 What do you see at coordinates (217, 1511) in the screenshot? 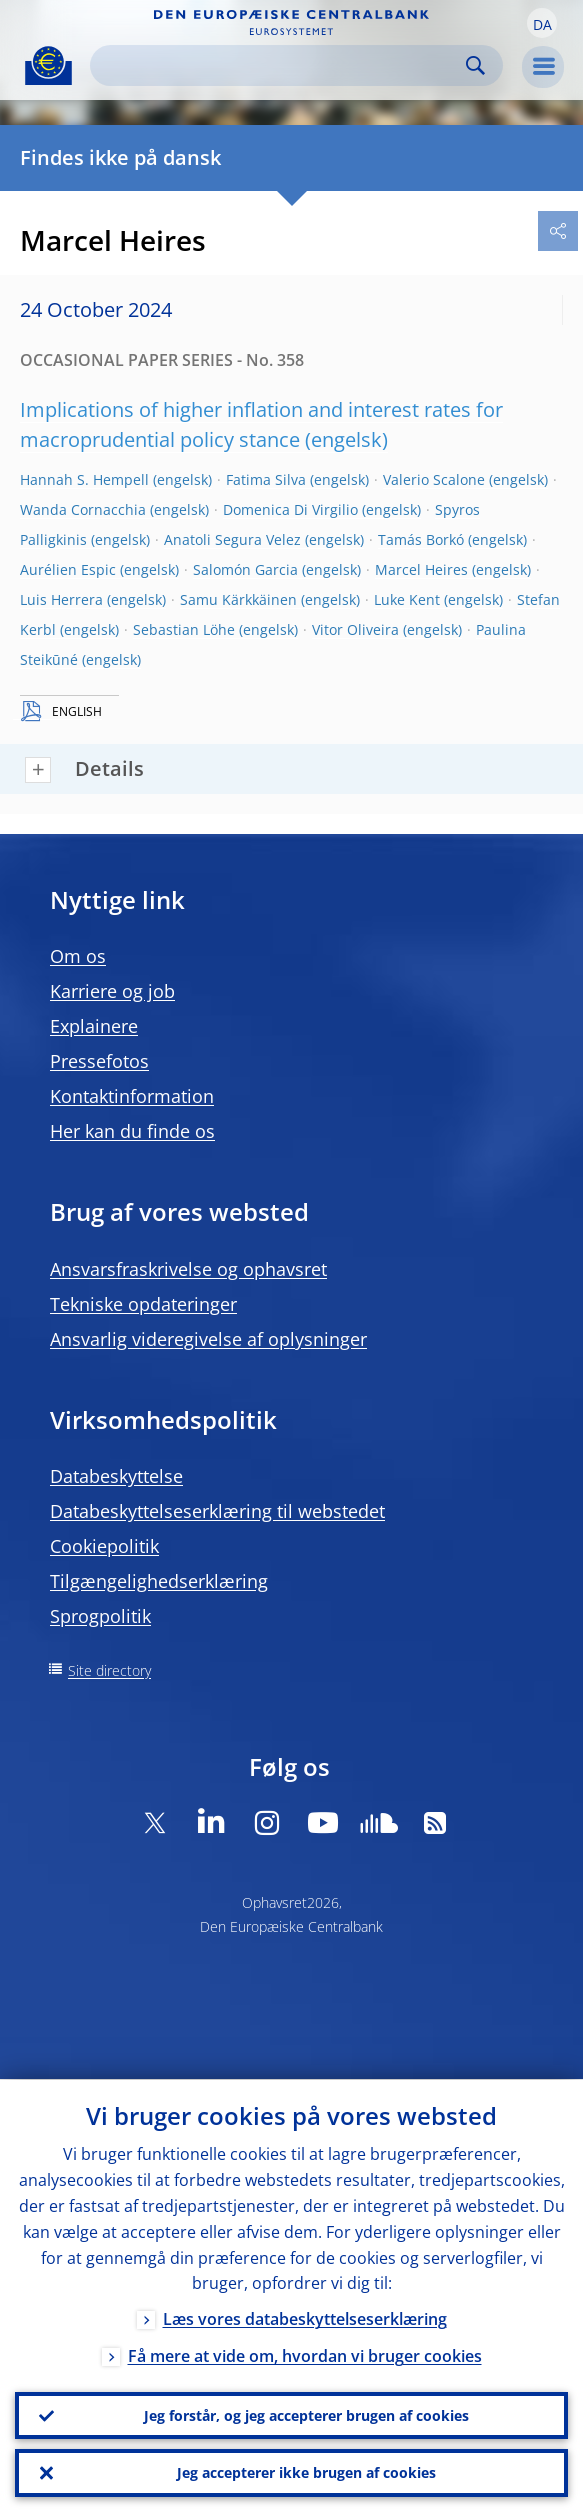
I see `Databeskyttelseserklæring til webstedet` at bounding box center [217, 1511].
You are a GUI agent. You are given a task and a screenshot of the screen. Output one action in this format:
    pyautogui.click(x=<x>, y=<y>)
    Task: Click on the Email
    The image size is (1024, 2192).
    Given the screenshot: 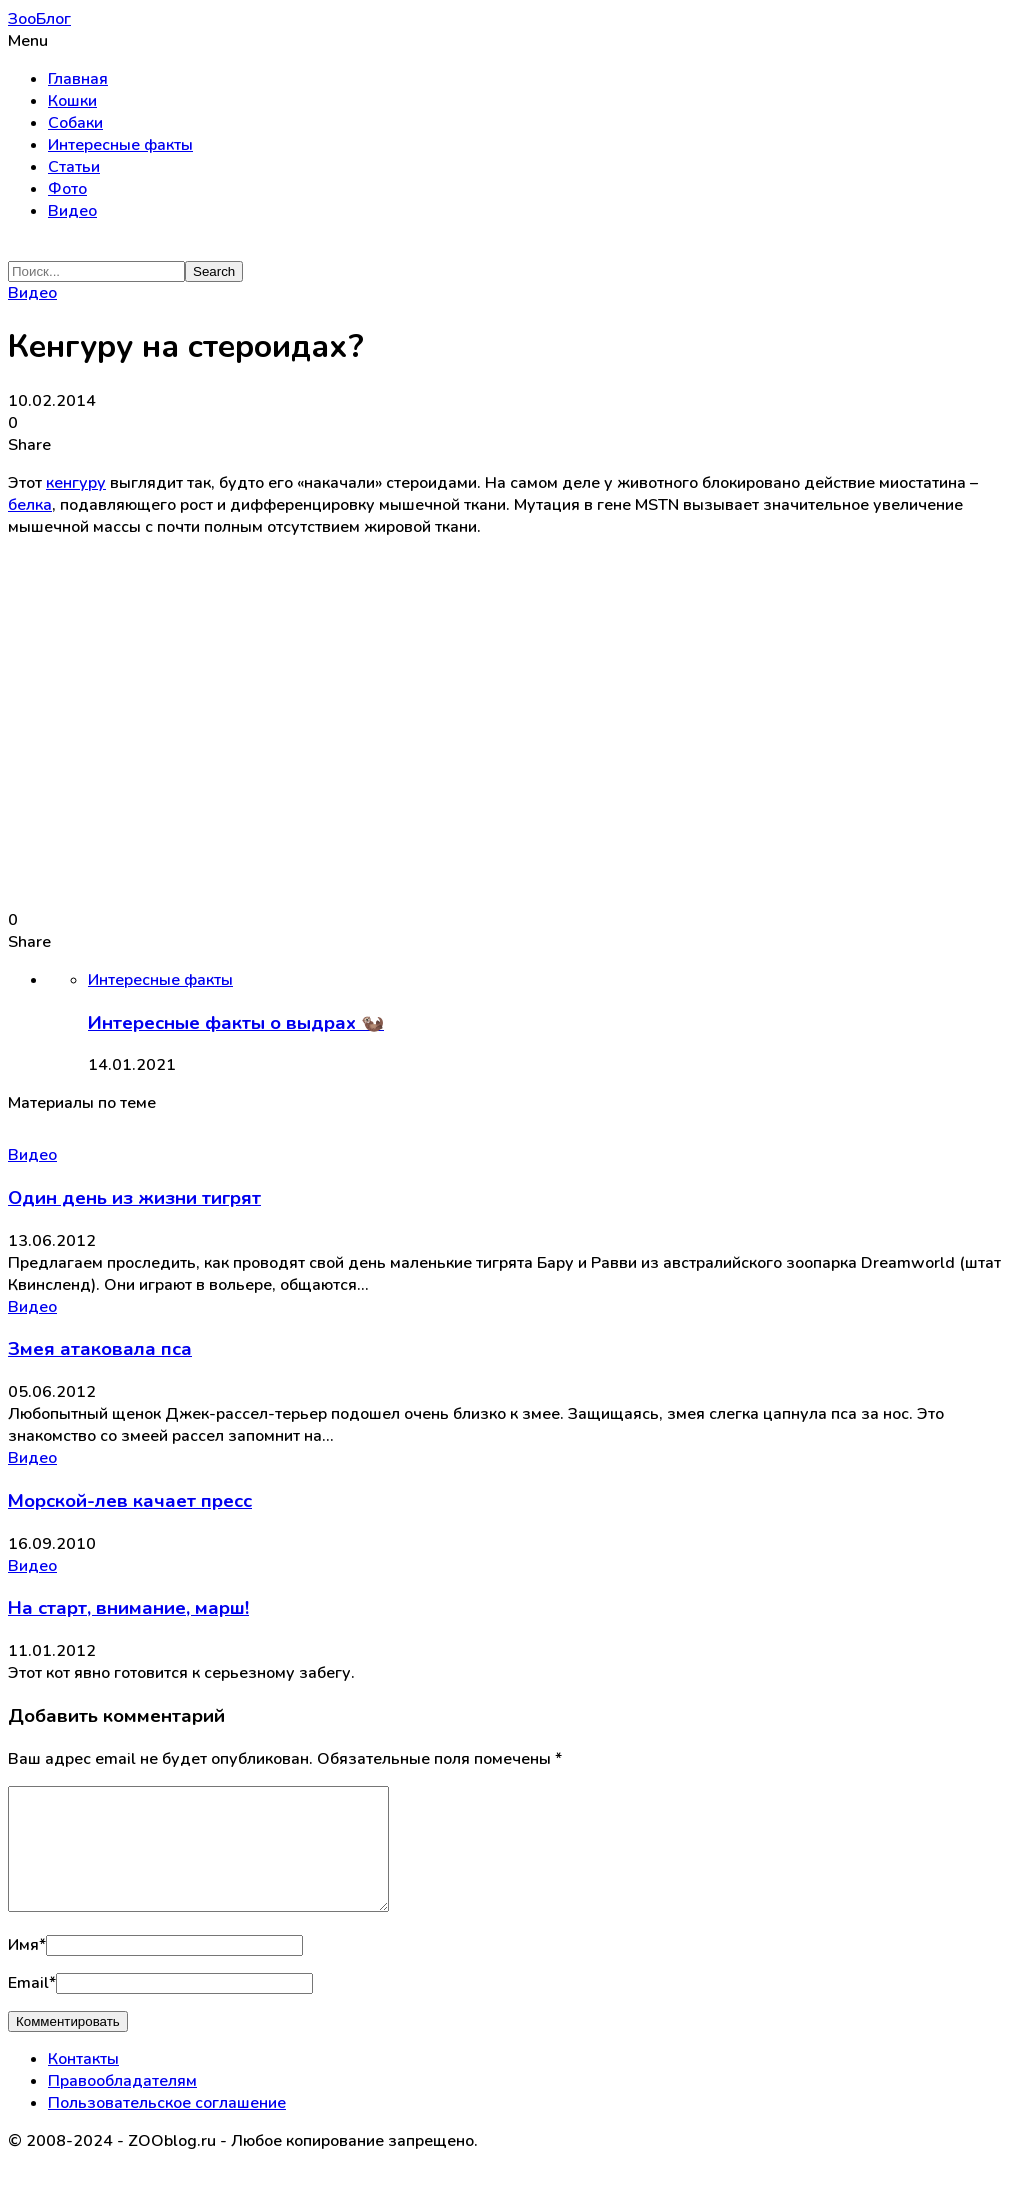 What is the action you would take?
    pyautogui.click(x=32, y=2007)
    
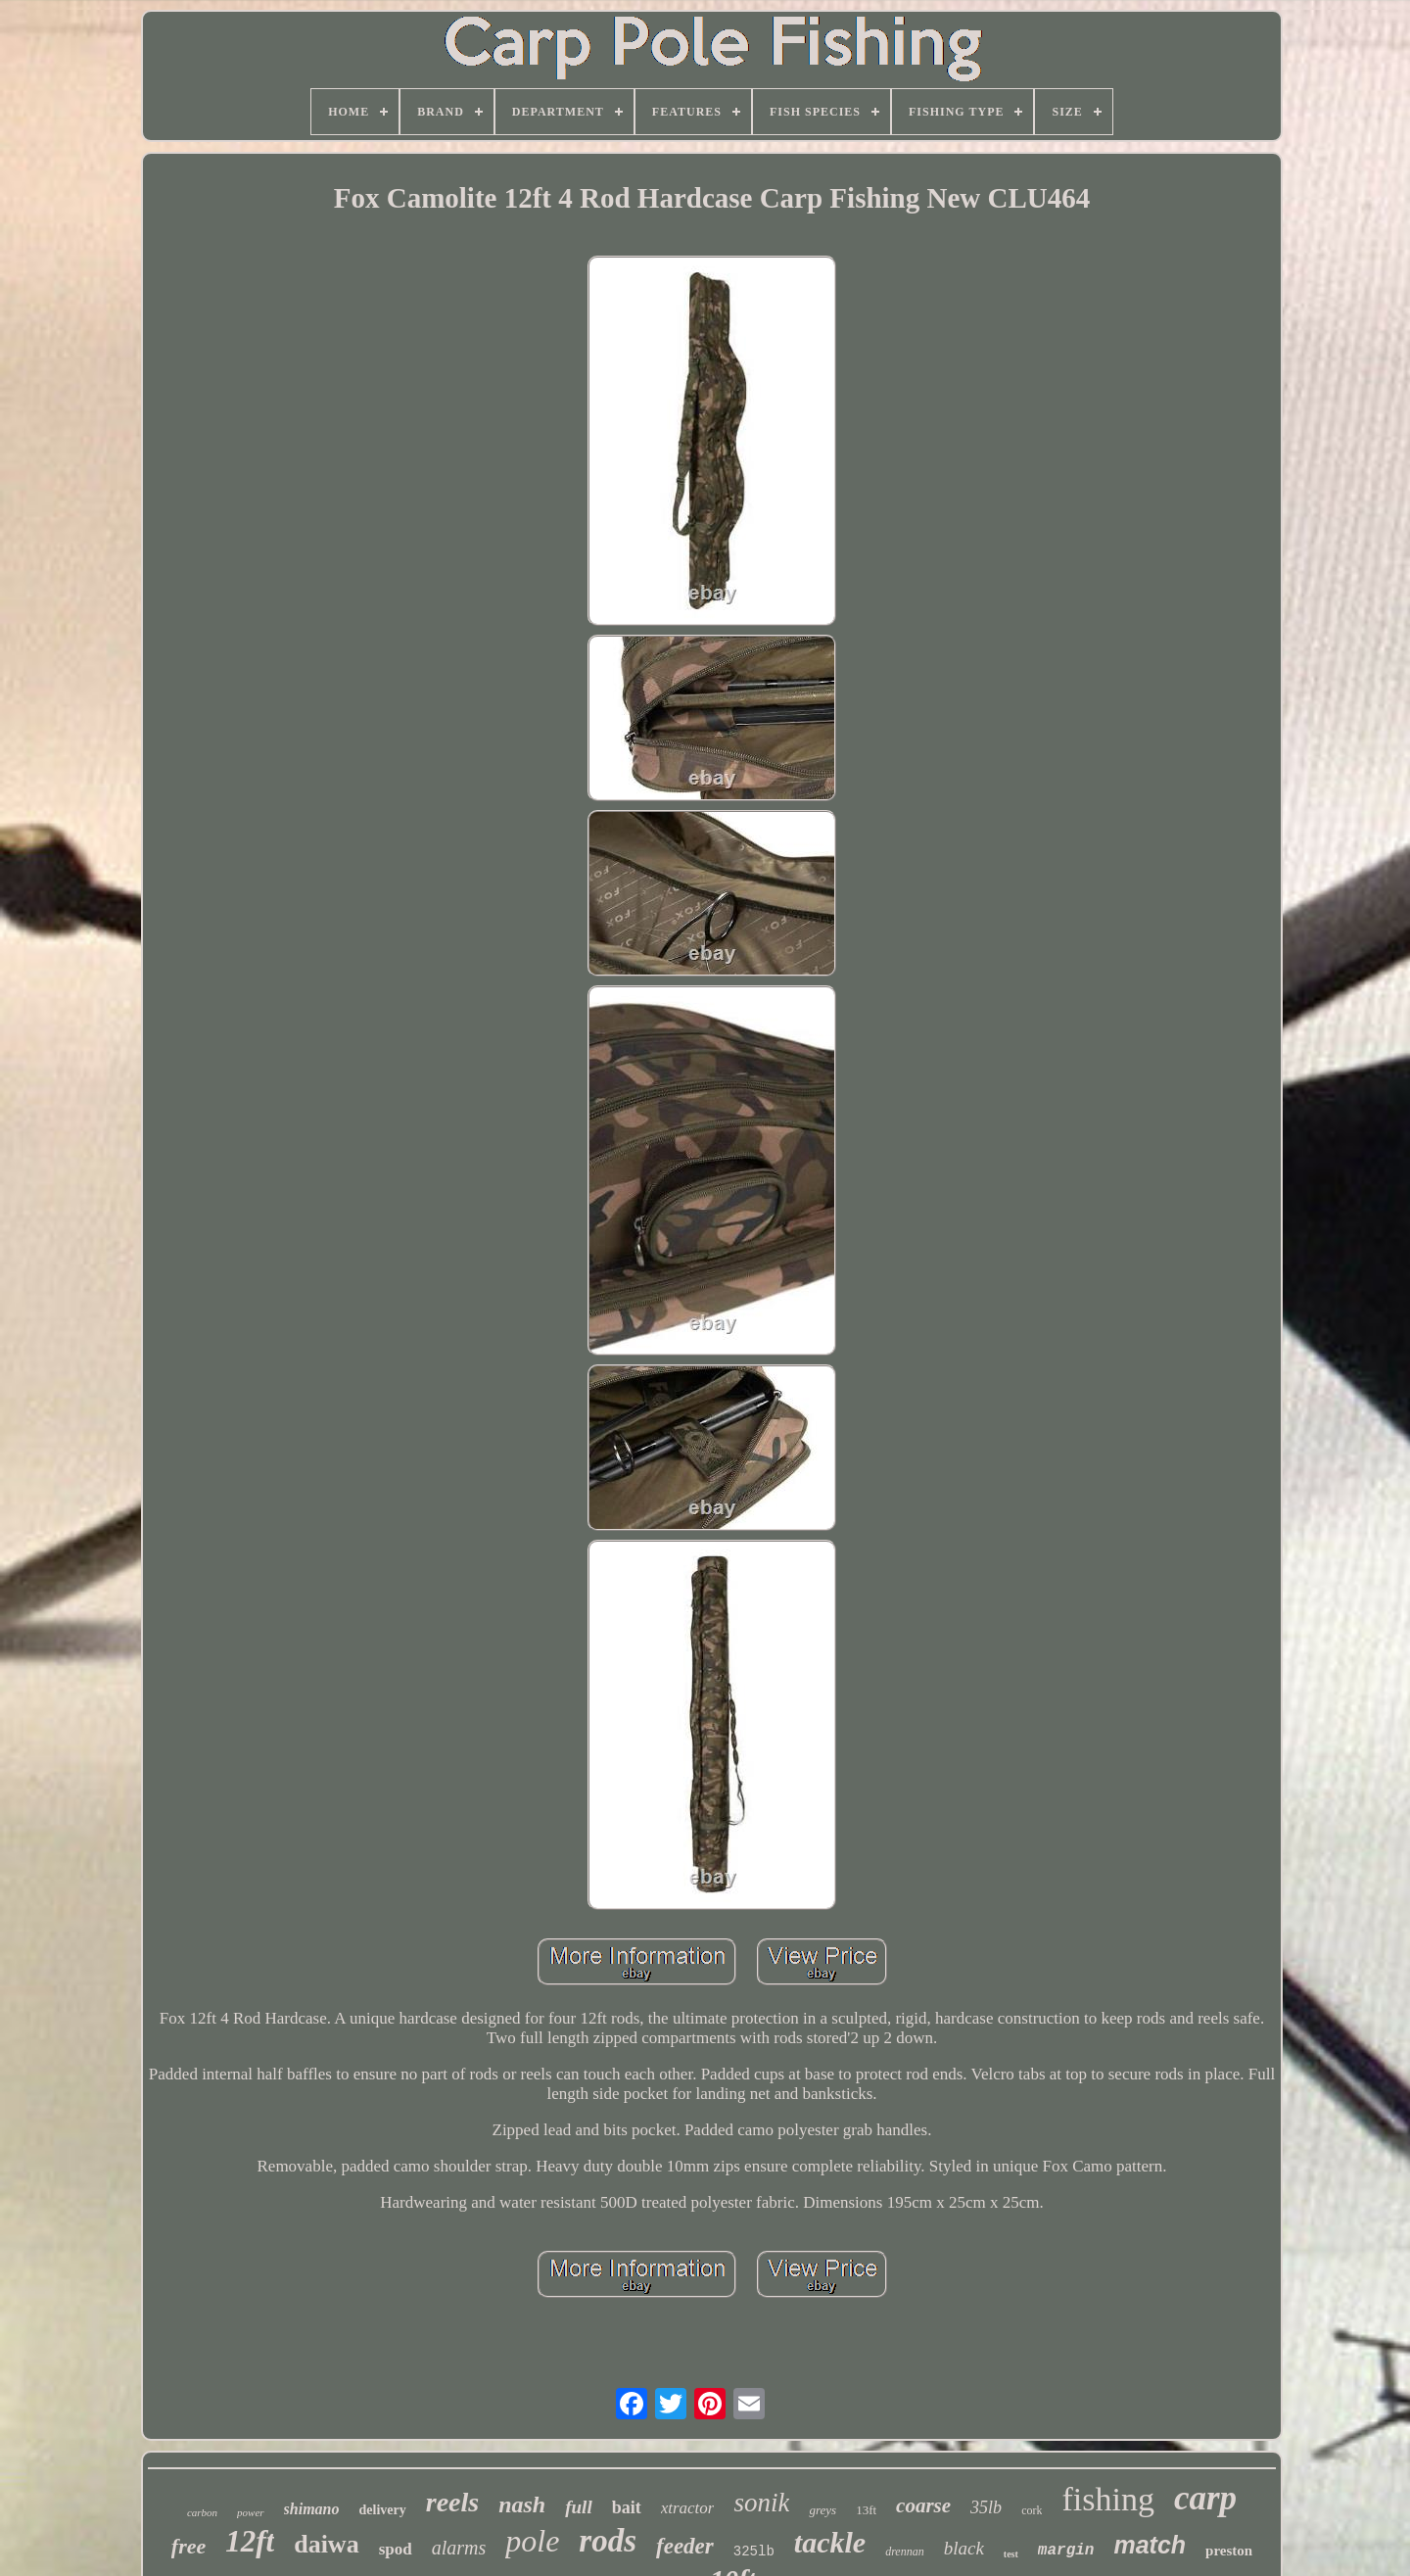 The image size is (1410, 2576). Describe the element at coordinates (312, 2509) in the screenshot. I see `shimano` at that location.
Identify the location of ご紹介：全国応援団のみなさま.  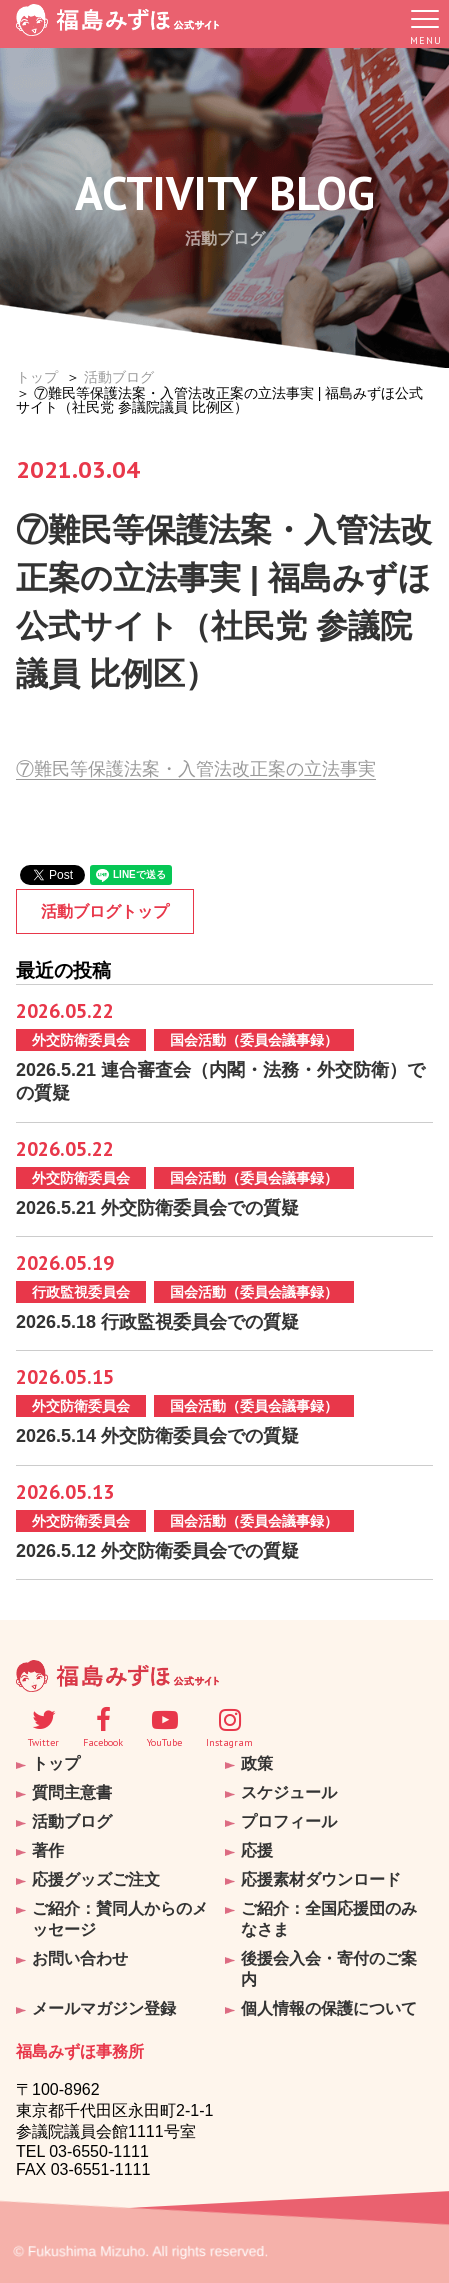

How to complete this task - Pictures should not appear; only the lines from the start of the listing above to the line containing "The image size is (1024, 2192).", both ends included, are to be repeated exactly.

Task solution -
 What do you see at coordinates (217, 1511) in the screenshot? 
I see `Databeskyttelseserklæring til webstedet` at bounding box center [217, 1511].
You are a GUI agent. You are given a task and a screenshot of the screen. Output one action in this format:
    pyautogui.click(x=<x>, y=<y>)
    Task: Click on the Email
    The image size is (1024, 2192).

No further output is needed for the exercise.